** Opening SOURCE RECORDS block **
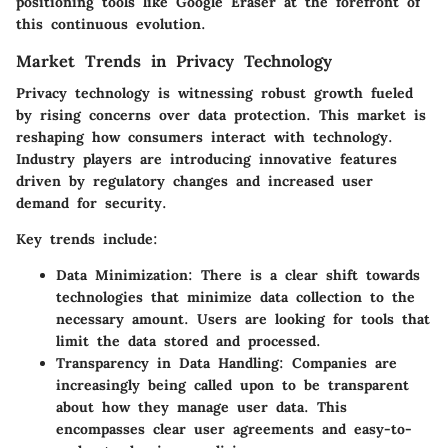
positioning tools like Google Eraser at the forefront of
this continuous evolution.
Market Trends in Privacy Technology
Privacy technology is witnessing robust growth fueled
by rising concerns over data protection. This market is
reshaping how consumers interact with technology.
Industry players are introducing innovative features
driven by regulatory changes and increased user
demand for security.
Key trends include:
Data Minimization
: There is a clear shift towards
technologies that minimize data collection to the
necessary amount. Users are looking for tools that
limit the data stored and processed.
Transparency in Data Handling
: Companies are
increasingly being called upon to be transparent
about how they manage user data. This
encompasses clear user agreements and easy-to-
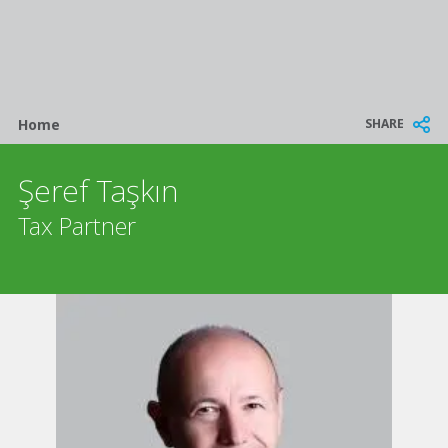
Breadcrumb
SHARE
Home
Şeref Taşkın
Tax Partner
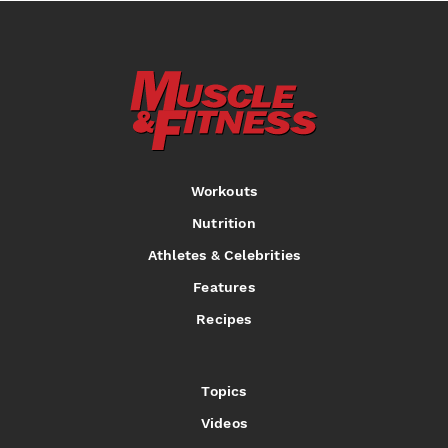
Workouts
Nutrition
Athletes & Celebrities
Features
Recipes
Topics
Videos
** Closing SOURCE RECORDS block **
** Opening SOURCE RECORDS block **
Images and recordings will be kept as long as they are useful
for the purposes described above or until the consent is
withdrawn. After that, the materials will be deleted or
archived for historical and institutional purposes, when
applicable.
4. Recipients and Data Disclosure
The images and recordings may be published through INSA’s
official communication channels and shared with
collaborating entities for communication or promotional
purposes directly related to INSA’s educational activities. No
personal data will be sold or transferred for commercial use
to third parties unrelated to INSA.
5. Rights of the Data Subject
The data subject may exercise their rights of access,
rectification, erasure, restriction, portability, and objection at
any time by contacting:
** Closing SOURCE RECORDS block **
** Opening SOURCE RECORDS block **
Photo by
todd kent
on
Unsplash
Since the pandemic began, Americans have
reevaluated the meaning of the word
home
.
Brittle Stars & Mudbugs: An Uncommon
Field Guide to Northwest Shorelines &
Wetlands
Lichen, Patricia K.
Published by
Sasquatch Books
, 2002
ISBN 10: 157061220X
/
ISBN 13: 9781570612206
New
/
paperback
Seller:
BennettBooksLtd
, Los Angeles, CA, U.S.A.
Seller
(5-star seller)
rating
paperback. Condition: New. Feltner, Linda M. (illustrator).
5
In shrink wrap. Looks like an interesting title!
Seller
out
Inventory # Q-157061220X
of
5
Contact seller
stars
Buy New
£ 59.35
** Closing SOURCE RECORDS block **
YOUR GOAL:
Reproduce exactly the entries above, limited to the lines from the one with "Market Trends in Privacy Technology" through the one with "limit the data stored and processed.", both included.

EXPECTED OUTPUT:
Market Trends in Privacy Technology
Privacy technology is witnessing robust growth fueled
by rising concerns over data protection. This market is
reshaping how consumers interact with technology.
Industry players are introducing innovative features
driven by regulatory changes and increased user
demand for security.
Key trends include:
Data Minimization
: There is a clear shift towards
technologies that minimize data collection to the
necessary amount. Users are looking for tools that
limit the data stored and processed.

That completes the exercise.